Breaking news: Repeated exposure to natural disasters may harm mental health!


This is pretty groundbreaking, are you ready? Researchers have linked repeated exposure to hurricanes, to adverse psychological symptoms:

Findings, published online today in JAMA Network Open, are critical for understanding the psychological impacts of recurring natural disasters, particularly in the context of the escalating threat of climate change. Rather than individuals becoming acclimated to repeated exposure to disasters, results demonstrated that over time, responses to subsequent hurricanes become more negative.

“We show that people are not likely to habituate, or get used to, climate-related natural disasters that will increase in frequency and severity in the years to come. Our results suggest a potential mental health crisis associated with those who themselves directly experienced the storm or knew someone who did, as well as those who spent several hours engaged with media about the hurricane,” said Dana Rose Garfin, UCI assistant adjunct professor of nursing and public health, and first author of the report.

That matches with everything I’ve learned about trauma – it doesn’t “toughen” or “strengthen” us, it wounds us internally, and unless we can take the time to heal, that wound will keep getting worse. Again, it feels like this should be obvious. We’ve all had times when the hits start coming and they don’t stop coming, and it absolutely sucks. We don’t get stronger, we get closer to a complete breakdown. We start lashing out at people, or isolating ourselves, or any number of other things in a mostly subconscious effort to make the bad feelings stop.

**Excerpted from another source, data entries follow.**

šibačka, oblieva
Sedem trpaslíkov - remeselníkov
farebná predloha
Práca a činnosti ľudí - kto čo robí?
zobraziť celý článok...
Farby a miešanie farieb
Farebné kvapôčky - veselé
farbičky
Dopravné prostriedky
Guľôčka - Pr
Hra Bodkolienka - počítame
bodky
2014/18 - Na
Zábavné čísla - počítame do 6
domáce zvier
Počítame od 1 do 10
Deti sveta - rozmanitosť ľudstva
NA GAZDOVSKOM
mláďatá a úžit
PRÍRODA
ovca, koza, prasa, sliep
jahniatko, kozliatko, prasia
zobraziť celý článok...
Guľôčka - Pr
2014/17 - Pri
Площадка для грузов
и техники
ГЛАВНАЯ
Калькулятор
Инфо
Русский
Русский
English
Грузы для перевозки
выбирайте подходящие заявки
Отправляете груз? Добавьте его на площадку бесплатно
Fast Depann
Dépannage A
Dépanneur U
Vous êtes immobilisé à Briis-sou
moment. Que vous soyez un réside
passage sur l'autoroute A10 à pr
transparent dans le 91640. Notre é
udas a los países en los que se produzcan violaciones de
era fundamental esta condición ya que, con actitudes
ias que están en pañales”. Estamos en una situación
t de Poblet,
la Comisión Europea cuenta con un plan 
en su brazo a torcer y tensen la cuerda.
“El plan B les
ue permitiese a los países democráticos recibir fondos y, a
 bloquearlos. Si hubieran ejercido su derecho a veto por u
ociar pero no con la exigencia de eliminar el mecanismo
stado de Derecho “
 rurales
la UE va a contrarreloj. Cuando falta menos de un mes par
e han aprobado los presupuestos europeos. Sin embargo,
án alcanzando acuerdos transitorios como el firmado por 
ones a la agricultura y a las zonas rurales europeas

Trauma doesn’t make us more resilient against trauma any more than stab wounds make us any more resilient against knives.

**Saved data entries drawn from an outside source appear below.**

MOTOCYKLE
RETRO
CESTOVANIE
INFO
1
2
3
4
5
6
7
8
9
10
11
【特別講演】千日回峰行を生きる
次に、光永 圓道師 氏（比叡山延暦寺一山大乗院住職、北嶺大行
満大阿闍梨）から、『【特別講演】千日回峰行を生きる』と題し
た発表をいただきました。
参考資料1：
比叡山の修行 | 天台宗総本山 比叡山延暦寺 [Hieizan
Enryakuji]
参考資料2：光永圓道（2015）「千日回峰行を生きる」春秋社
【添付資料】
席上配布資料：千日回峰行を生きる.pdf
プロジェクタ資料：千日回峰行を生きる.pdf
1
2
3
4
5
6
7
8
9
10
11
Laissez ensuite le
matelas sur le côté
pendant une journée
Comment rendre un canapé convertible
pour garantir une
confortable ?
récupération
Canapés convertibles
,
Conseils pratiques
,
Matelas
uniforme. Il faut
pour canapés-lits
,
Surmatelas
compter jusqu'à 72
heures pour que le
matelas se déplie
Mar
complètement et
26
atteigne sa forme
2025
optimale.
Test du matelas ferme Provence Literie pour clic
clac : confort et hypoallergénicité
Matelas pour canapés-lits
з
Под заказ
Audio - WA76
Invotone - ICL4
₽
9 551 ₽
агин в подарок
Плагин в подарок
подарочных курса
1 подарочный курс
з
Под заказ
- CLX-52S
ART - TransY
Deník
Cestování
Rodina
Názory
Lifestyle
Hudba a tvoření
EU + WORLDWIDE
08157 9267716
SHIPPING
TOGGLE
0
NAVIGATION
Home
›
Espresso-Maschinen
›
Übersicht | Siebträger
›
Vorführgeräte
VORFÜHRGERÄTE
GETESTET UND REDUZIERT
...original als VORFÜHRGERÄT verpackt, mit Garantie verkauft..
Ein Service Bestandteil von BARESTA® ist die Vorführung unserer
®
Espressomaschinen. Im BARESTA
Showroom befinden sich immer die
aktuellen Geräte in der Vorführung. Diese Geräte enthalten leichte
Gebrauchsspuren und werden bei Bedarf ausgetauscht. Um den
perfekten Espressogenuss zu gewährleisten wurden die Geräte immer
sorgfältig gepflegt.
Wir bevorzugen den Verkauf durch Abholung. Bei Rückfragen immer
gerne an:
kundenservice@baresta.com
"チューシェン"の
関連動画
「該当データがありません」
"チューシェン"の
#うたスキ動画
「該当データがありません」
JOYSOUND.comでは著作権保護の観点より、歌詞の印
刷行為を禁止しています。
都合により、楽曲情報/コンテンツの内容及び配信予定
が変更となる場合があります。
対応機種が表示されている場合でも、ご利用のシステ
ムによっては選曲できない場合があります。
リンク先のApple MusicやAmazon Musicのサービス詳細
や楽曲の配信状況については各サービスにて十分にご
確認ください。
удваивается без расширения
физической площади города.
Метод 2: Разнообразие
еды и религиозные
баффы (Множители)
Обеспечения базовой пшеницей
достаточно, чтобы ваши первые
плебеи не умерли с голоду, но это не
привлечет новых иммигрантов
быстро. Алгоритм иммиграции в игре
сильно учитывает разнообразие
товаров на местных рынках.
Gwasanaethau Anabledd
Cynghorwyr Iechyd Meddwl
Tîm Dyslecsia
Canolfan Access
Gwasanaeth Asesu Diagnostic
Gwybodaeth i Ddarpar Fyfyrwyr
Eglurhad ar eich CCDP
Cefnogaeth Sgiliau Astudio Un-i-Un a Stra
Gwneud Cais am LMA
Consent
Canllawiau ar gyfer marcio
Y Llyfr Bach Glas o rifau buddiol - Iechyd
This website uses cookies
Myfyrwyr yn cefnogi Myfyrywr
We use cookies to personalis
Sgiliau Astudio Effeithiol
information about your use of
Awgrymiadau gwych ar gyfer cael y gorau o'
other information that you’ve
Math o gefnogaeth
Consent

The first-of-its-kind longitudinal study was conducted by Garfin and her colleagues, Roxane Cohen Silver, Distinguished Professor of psychological science, medicine and health; E. Alison Holman, professor of nursing, both from UCI and principal investigators of the research; Rebecca Thompson, Ph.D., UCI postdoctoral scholar in psychological science; and Gabrielle Wong-Parodi, Ph.D., assistant earth system science professor, and center fellow at the Woods Institute for the Environment, Stanford University. The team assessed Florida residents in the hours before Hurricane Irma made landfall and examined those same individuals again following Hurricanes Irma and Michael to detect any mental health changes that might have occurred over time. Both were Category 5 storms that hit in succession – Hurricane Irma in September 2017 and Hurricane Michael in October 2018.

The team found that repeated exposure to the threat of catastrophic hurricanes was linked to symptoms of post-traumatic stress, depression, anxiety and ongoing fear and worry. In turn, these psychological symptoms were associated with greater social- and work-related impairment, including difficulty interacting with others, and performing work tasks and other daily activities.

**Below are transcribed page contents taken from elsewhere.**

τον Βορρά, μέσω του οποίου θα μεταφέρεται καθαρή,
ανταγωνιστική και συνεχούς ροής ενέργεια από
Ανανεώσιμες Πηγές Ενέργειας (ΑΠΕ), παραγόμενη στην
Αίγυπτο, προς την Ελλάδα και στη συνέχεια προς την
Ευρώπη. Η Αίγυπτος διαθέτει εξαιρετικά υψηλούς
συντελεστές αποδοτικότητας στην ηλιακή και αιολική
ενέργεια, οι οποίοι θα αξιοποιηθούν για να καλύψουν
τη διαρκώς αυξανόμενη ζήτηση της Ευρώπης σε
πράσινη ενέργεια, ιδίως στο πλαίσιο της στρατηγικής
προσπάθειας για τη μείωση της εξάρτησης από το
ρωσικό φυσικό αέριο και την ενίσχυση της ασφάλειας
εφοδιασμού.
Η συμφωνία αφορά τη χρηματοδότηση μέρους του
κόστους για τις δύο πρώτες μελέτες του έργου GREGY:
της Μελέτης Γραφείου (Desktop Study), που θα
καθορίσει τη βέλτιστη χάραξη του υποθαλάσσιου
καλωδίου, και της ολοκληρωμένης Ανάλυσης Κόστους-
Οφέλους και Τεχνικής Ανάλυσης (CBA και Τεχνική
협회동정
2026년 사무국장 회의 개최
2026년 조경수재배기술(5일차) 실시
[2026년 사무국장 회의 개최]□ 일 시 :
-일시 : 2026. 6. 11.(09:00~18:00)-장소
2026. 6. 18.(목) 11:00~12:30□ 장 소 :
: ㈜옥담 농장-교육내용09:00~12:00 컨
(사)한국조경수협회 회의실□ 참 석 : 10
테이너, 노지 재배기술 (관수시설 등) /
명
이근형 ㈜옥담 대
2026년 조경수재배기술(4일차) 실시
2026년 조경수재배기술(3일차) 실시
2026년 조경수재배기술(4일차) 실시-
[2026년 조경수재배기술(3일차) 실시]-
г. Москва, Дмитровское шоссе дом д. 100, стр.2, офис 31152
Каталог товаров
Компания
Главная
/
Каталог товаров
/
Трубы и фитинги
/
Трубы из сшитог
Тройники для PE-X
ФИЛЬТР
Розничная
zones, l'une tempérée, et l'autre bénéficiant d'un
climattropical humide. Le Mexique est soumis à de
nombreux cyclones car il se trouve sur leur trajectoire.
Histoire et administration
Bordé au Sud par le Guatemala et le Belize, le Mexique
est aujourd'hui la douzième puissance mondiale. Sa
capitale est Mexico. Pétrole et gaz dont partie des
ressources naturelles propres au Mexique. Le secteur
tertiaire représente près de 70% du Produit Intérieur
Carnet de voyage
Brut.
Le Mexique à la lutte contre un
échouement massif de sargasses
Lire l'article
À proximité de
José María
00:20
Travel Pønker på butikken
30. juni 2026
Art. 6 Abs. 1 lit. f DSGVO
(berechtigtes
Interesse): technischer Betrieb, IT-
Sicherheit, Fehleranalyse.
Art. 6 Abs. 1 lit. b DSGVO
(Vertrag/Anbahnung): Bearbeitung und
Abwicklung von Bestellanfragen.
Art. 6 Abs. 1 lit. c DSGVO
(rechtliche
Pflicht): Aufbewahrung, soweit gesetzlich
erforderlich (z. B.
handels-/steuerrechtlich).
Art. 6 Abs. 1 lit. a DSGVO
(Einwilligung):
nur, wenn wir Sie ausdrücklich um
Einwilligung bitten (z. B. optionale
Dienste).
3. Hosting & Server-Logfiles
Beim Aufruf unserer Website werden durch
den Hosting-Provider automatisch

“Some distress is normal following traumatic and extremely stressful events,” Garfin said. “Most people will recover and display resilience over time. However, as climate-related catastrophic hurricanes and other natural disasters such as wildfires and heat waves escalate, this natural healing process may be disrupted by repeated threat exposure. Moreover, we followed people longitudinally over two hurricane seasons, and our data show that as people experience multiple occurrences over time, psychological symptoms accumulate and intensify, potentially portending a mental health crisis.”

We need time to heal. To go back to the knife analogy, it makes sense that being stabbed and surviving it would make it easier to cope with being stabbed again in the future. But if you’re stabbed on a regular basis? If you’re stabbed just after you get out of the hospital from the last stabbing?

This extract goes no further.